Un oportuno rayo cayó enfrente, sobre la puerta ahora convertida en balcón del castillo. Sonó como el estallido de mil cañones y brilló como la luz de Dios justiciero. El conde, sobresaltado, se protegió con un brazo, inclinando la escopeta. Jim, henchido por el olor a ozono que ahora inundaba todo, impulsado por la fanfarria triunfal que la naturaleza furiosa le ofrecía, cargó sin freno, llevándose por delante a Gondrin y entrando por fin en la Torre.

El conde no perdió pie. Reculó al tiempo que propinaba un tremendo golpe en la espalda agachada de Jim. Por fortuna la escopeta había acabado allí donde estaba ahora el viejo puente, perdida en la violencia de la acometida. Jim, sabiéndolo, se recuperó y trató de reducir al anciano, quien le propino un tremendo puñetazo, otro más y acabó tirándolo al suelo.

—Advenedizo… —gruñía el conde mientras buscaba algo con que ensartar a Jim entre las muchas panoplias que decoraban las paredes de piedra—. Vil esperpento de ser humano… vas a salir de mi casa, ya lo creo que vas a salir.

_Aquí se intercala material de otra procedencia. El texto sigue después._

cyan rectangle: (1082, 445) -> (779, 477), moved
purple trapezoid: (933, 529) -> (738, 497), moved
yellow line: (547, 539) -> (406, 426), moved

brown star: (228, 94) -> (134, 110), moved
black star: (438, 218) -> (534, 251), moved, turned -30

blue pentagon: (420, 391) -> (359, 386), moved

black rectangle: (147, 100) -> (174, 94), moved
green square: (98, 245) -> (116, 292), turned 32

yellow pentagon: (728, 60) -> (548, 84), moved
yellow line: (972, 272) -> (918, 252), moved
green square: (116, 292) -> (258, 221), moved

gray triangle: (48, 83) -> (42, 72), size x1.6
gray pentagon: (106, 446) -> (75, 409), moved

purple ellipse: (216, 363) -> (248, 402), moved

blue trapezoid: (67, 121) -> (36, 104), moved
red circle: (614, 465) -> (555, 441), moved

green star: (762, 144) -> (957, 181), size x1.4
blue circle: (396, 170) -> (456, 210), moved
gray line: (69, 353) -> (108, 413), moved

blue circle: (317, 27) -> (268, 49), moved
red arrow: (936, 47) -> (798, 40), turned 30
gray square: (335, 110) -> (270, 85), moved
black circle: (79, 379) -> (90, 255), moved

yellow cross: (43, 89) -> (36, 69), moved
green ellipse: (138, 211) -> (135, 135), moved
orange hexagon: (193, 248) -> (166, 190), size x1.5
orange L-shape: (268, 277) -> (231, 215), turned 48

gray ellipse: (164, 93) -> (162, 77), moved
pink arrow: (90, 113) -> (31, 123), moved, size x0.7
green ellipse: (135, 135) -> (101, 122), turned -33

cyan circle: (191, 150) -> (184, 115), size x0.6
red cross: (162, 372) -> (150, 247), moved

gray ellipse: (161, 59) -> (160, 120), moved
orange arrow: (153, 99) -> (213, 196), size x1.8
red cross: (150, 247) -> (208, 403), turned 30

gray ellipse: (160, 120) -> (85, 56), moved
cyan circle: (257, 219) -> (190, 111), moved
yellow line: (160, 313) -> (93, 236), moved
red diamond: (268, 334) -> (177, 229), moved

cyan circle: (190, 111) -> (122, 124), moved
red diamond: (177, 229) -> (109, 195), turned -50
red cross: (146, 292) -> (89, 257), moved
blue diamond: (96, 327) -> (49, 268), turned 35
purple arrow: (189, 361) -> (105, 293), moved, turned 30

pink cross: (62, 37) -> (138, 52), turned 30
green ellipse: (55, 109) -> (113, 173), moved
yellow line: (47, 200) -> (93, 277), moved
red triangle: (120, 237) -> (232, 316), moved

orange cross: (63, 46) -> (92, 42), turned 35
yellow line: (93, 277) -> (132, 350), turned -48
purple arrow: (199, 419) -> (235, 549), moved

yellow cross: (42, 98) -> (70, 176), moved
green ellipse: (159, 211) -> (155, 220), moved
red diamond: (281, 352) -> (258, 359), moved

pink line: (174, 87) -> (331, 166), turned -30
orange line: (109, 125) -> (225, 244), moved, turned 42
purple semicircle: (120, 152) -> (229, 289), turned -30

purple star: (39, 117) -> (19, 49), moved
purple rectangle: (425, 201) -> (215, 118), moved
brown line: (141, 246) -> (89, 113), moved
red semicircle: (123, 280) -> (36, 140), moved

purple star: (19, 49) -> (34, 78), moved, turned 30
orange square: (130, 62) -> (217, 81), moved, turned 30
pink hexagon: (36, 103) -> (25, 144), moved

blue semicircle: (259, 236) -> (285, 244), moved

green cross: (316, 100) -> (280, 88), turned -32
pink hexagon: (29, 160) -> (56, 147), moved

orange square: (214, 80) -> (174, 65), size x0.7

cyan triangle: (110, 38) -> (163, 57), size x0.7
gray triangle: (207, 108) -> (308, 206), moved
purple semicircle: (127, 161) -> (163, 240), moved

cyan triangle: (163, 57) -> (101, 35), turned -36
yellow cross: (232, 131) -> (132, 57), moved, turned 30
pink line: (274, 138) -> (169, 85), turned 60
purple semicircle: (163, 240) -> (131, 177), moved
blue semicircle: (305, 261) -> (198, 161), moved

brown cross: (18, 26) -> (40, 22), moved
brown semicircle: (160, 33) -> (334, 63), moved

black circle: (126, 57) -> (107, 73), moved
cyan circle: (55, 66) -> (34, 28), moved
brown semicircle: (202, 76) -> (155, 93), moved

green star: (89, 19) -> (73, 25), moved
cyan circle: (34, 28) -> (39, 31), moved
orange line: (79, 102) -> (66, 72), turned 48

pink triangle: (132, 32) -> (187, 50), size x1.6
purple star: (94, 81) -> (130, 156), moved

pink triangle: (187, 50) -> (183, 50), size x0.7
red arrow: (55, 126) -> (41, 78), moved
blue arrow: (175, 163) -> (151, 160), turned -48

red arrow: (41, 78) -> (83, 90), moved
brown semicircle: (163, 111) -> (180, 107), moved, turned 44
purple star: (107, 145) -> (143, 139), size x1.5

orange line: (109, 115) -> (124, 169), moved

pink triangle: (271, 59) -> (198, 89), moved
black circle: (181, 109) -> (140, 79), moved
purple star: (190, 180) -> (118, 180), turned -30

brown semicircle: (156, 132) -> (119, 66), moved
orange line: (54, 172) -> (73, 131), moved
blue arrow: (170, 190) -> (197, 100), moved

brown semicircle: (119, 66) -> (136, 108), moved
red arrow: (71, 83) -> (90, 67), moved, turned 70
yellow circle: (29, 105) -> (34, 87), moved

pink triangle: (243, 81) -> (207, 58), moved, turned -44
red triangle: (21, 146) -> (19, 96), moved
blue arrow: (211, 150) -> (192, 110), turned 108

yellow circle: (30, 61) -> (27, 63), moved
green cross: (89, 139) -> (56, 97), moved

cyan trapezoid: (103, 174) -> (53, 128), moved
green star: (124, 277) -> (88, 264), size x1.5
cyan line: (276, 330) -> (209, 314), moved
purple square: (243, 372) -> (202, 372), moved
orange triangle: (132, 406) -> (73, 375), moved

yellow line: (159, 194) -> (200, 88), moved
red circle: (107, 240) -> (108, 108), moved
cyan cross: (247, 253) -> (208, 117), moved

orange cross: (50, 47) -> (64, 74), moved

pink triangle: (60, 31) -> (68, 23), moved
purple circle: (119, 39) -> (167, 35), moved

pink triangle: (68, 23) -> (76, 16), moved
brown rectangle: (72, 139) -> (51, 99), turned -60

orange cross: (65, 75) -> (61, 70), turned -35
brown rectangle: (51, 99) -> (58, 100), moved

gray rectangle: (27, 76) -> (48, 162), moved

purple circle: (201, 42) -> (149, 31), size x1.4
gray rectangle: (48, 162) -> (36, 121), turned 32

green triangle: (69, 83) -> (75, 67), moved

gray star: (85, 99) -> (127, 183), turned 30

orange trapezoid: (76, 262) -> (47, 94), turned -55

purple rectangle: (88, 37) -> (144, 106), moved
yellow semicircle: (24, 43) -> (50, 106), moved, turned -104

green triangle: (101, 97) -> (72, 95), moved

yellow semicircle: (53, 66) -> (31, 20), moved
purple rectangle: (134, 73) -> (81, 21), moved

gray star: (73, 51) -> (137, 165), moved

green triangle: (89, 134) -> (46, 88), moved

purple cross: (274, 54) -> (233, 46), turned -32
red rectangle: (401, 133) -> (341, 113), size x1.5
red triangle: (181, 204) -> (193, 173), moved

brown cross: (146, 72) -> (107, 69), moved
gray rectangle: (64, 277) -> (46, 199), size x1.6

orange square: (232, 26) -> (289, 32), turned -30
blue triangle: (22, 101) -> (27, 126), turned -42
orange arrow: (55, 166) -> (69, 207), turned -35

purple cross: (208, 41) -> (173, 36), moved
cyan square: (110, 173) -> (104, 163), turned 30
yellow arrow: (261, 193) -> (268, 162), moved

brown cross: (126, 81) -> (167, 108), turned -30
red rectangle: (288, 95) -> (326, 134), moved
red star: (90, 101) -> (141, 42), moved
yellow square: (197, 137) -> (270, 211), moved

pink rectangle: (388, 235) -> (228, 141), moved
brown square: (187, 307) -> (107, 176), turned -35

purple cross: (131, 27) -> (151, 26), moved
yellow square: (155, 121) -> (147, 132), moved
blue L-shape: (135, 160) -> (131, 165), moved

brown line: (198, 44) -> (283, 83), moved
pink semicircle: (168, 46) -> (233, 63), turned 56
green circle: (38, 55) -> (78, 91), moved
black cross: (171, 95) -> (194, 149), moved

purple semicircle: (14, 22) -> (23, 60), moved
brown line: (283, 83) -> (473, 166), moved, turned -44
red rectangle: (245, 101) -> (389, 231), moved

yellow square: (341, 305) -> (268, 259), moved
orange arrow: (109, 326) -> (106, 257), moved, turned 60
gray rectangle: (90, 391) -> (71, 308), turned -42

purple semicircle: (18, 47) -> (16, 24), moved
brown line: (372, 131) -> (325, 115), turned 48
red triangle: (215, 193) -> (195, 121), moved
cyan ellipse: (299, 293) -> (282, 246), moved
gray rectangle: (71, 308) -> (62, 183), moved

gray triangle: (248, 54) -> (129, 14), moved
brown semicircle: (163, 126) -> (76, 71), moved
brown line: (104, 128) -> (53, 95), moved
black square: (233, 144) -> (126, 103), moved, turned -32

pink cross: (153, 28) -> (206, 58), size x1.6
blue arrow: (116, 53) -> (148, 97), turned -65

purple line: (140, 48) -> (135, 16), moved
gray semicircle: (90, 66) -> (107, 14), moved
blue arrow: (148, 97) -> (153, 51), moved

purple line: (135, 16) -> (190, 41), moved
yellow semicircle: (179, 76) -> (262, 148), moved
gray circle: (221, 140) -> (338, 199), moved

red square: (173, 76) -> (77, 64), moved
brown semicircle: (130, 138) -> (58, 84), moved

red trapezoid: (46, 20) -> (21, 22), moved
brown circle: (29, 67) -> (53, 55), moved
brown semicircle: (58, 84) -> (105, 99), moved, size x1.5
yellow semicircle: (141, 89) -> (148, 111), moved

Jim, de rodillas ahora, no salía de su asombro. El increíble vigor de ese hombre, un octogenario capaz de dar cuenta de él sin que la voz le temblara, le había aturdido más que la fuerza de los golpes. El conde se volvió, espada en mano y la luz iluminó su rostro. Era un hombre joven. El largo pelo blanco, la ropa idéntica, el porte, incluso el enorme parecido facial lo había confundido, pero no era el conde… o era su versión rejuvenecida, un conde de Gondrin de cuarenta años.

—¡Louis! —exclamó Jim—. Eres tú.

—Por supuesto, ¿a quién esperabas?

—Creí que eras tu padre… te pareces tanto.

—Claro, soy… —Su rostro decidido pareció flaquear. La espada bajó hasta que su punta tocó el suelo—. Soy Louis Felipe Faubert, conde de Gondrin… creo.

—No, eres su hijo.

—¿Sí…? —La espada cayó al suelo—. ¿Estás seguro? ¿Recuerdas a mi…?

Se oyó una carrera, pequeños pasos que venían al trote. Por una puerta entró una pequeña, una dulce niñita, rubia, como un ángel encarnado. Estaba llorando.

—¿Papá…? Dijiste que harías callar a los truenos, lo prometiste.